The Semantic Web is an extension of today’s Web rather than an entirely new one. Championed by the father of the World Wide Web, Tim Berners-Lee, it will probably take the form of specialized tags inserted inside HTML documents that don’t just identify the page but also help computers understand what it’s about. “It’s annotating any form of content, any type of data, with additional semantic relationships that are machine processible, so a machine can infer a little more about what’s contained in that content,” says Alexander Linden, director of emerging trends and technology at market-analysis firm Gartner.

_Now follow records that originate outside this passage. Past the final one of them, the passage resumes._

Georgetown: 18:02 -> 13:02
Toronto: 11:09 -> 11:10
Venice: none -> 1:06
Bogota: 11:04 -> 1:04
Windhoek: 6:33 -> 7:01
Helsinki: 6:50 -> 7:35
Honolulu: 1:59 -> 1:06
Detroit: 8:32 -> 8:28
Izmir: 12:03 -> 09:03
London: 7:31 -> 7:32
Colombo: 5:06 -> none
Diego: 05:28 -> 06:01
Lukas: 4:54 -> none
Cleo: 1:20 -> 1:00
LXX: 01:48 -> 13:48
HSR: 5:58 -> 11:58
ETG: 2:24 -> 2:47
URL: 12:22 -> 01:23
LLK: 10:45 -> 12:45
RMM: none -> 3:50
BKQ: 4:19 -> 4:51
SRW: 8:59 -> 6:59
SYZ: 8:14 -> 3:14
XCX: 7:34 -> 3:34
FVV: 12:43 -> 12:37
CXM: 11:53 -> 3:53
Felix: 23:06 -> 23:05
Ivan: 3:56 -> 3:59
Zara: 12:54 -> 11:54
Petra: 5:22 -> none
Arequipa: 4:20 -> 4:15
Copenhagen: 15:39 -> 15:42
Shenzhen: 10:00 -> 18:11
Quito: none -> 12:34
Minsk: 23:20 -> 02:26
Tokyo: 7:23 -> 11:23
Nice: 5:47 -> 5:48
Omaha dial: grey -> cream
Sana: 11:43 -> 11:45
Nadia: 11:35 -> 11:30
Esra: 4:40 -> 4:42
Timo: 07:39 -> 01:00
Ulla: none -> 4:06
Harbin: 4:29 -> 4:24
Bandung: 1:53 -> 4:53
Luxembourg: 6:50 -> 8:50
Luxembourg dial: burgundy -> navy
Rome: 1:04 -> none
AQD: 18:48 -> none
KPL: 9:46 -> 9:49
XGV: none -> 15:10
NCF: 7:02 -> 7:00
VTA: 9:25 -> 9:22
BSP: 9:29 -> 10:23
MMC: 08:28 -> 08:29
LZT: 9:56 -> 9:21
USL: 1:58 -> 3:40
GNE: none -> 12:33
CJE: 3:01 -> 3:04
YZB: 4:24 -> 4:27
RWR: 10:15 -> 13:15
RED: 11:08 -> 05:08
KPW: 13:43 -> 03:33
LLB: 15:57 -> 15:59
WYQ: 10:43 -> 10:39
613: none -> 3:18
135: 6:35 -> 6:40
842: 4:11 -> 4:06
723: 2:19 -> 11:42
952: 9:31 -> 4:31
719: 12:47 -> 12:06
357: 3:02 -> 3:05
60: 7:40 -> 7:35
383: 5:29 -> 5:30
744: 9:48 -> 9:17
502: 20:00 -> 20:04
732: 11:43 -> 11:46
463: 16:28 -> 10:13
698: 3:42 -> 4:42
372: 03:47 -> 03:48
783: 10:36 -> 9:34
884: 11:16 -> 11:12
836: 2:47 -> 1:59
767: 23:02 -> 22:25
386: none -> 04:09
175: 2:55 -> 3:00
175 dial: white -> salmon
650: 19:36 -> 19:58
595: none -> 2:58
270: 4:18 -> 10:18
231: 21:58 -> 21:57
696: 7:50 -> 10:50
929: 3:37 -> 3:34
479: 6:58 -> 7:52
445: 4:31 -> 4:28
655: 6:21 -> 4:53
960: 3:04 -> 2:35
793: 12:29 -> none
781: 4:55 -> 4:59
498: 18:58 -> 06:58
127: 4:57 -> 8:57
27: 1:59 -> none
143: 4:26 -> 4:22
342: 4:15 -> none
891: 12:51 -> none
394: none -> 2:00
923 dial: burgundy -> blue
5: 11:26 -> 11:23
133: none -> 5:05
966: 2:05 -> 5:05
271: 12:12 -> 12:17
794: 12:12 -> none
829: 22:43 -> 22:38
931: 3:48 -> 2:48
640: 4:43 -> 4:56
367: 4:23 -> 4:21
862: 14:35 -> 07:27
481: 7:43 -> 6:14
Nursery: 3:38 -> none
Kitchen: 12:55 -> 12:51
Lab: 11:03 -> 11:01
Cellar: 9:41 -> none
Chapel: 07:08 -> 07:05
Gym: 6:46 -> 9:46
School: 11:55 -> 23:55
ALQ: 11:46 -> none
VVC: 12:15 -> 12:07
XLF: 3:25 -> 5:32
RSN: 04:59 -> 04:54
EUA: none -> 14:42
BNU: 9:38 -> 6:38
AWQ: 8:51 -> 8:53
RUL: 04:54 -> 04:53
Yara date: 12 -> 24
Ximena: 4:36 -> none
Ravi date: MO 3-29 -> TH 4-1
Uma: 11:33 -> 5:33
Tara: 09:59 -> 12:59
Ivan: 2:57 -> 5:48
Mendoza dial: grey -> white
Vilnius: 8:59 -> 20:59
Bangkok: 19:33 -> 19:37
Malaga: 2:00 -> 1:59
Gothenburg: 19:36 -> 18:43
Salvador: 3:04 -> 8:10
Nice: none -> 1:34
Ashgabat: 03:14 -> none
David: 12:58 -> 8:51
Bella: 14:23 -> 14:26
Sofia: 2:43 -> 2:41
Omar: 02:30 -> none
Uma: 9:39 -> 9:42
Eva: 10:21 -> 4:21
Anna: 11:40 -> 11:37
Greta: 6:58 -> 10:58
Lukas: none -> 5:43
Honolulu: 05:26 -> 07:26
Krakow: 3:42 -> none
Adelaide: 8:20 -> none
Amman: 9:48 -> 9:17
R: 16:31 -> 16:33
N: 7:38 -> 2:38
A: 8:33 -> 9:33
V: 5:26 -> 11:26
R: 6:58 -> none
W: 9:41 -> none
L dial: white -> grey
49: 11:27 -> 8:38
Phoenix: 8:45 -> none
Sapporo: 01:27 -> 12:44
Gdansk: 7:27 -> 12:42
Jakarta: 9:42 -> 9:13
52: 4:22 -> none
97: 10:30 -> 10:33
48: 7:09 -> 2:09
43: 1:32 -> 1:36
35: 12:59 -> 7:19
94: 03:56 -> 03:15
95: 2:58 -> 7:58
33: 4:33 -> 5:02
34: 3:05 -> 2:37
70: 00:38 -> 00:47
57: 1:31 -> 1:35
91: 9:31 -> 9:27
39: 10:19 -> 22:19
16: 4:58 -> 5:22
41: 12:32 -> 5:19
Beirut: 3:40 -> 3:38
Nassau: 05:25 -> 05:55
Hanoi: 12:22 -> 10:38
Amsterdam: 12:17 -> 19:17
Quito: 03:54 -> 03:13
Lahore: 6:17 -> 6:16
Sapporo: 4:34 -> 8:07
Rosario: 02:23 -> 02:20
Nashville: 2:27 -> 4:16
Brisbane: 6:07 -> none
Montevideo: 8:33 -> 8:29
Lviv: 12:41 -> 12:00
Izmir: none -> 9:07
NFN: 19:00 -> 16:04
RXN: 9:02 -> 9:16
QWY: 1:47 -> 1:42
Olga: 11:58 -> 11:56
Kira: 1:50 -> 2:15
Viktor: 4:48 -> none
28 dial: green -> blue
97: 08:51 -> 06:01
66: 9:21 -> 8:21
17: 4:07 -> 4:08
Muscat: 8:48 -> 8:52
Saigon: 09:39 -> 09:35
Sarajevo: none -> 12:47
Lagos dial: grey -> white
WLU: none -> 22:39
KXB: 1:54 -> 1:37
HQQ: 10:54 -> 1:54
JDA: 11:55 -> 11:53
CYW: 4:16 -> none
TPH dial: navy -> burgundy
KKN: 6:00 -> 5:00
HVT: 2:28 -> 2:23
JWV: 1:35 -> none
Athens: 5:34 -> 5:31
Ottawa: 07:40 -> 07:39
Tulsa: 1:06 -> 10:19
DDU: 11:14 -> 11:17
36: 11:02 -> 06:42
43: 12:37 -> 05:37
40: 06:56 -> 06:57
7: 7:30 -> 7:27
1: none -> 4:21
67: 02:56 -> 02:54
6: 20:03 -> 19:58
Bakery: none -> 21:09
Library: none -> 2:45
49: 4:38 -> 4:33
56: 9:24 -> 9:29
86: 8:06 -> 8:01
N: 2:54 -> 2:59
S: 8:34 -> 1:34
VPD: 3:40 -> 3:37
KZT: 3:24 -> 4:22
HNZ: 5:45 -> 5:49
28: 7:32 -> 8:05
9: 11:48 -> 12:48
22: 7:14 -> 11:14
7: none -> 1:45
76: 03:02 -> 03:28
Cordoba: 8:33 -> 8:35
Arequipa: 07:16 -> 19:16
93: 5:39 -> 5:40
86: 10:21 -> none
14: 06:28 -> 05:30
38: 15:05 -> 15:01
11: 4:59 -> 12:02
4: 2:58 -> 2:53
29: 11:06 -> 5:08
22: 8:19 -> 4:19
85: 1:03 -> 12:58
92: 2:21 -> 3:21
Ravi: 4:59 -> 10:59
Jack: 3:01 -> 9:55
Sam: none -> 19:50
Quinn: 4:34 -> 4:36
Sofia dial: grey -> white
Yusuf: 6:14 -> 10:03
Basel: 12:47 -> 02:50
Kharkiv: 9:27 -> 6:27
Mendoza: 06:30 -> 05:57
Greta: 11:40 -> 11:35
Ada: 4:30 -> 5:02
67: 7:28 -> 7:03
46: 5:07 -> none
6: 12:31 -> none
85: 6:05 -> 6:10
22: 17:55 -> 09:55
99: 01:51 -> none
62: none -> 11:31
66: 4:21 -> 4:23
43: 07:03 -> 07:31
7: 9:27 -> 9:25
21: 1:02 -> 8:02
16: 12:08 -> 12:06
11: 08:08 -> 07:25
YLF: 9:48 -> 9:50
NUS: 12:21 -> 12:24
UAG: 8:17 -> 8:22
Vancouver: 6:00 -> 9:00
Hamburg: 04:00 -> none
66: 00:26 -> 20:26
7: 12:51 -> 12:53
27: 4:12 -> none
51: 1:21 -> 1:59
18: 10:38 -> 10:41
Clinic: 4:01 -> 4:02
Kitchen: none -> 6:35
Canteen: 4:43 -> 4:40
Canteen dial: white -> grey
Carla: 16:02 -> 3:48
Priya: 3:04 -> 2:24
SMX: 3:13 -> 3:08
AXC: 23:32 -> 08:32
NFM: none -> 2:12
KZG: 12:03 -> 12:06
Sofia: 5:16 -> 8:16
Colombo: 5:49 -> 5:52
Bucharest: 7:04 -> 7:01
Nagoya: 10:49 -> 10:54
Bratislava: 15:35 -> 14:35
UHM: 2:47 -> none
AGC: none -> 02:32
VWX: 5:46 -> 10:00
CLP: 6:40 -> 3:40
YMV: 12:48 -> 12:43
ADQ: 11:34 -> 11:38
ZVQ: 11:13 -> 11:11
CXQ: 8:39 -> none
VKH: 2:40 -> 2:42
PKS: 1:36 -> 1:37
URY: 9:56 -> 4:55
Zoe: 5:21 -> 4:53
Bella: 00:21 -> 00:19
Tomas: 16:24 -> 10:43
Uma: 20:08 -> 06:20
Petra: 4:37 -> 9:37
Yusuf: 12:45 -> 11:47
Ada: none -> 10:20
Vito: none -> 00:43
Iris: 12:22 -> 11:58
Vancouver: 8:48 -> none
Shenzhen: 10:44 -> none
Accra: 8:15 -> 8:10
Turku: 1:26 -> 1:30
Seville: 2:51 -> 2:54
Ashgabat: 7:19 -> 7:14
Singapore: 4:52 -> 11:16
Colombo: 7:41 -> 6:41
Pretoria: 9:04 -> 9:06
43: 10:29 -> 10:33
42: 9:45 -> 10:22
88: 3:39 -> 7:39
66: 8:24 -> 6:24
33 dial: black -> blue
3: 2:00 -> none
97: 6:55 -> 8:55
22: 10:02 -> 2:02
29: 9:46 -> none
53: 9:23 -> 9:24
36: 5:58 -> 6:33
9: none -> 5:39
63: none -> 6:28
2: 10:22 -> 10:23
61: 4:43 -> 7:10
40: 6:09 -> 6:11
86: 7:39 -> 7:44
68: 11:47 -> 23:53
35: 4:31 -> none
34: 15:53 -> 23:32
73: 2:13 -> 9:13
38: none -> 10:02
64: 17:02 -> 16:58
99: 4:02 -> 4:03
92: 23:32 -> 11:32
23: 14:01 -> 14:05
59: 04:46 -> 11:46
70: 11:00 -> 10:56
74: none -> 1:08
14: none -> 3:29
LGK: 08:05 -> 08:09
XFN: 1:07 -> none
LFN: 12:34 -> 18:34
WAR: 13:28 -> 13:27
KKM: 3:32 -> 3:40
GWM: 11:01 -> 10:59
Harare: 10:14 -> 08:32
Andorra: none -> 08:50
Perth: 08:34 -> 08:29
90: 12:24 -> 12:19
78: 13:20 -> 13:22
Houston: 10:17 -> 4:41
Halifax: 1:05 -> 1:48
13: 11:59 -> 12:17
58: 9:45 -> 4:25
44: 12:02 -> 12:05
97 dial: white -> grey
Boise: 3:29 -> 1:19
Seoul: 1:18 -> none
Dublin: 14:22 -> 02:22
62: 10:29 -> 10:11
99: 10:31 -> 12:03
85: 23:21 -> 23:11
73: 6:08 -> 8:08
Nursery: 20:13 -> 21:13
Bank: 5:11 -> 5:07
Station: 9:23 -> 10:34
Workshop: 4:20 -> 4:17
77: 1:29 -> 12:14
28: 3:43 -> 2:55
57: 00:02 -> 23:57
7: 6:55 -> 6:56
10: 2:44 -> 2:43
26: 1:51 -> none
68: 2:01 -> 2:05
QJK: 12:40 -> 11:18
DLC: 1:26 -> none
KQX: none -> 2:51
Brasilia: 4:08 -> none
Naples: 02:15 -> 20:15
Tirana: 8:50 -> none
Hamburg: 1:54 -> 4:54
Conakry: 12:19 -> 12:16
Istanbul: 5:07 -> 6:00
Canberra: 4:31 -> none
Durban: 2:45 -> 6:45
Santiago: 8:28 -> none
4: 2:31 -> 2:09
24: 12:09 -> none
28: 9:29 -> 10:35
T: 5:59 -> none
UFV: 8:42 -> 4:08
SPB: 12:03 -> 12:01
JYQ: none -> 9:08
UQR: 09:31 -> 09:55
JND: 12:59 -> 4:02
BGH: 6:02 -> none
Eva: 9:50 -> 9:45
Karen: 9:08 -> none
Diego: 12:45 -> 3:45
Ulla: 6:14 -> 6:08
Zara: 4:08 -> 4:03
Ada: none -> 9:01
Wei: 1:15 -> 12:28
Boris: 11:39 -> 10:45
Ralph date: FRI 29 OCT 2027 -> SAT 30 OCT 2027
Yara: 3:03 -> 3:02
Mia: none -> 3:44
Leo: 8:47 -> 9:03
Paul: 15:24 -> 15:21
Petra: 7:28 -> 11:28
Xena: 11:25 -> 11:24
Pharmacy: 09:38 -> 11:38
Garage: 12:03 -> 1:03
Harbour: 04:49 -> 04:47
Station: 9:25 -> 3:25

At the heart of the Semantic Web are dictionaries that draw direct relationships between terms. The Semantic Web knows magazines are also called publications, people work for a company, and so on. Any program running a semantic search would see the tags in a document and access a dictionary to define them and figure out relationships before proceeding — like when you type http://www.informationweek.com in your browser, and the program accesses a dictionary, or name server, to find out what computer actually hosts that site.
The ability to find information more easily won’t just make life easier but should provide distinct returns for businesses. “If search gets better, people are going to be able to find you easier, and your employees are going to be more productive,” says Alden Hart, CTO of the Adrenaline Group, a technology consulting firm.
Consider the hypothetical case of an automobile manufacturer that needs to find the perfect part for a new car it’s developing. The carmaker could instruct a semantic search tool to find nuts that are lightweight, very resistant to heat, of a certain size, cost less than a penny, and can be delivered at the same time each week. By accessing the relatable semantic tags in product catalogs from a variety of suppliers, a program could compare, contrast, and evaluate the options, presenting the carmaker with a list of nuts that best meet its criteria. That wouldn’t be possible without semantic tags, says Eric Miller, Semantic Web activity lead for the World Wide Web Consortium. “Not everyone says a ‘cog’ is a ‘cog,'” he says.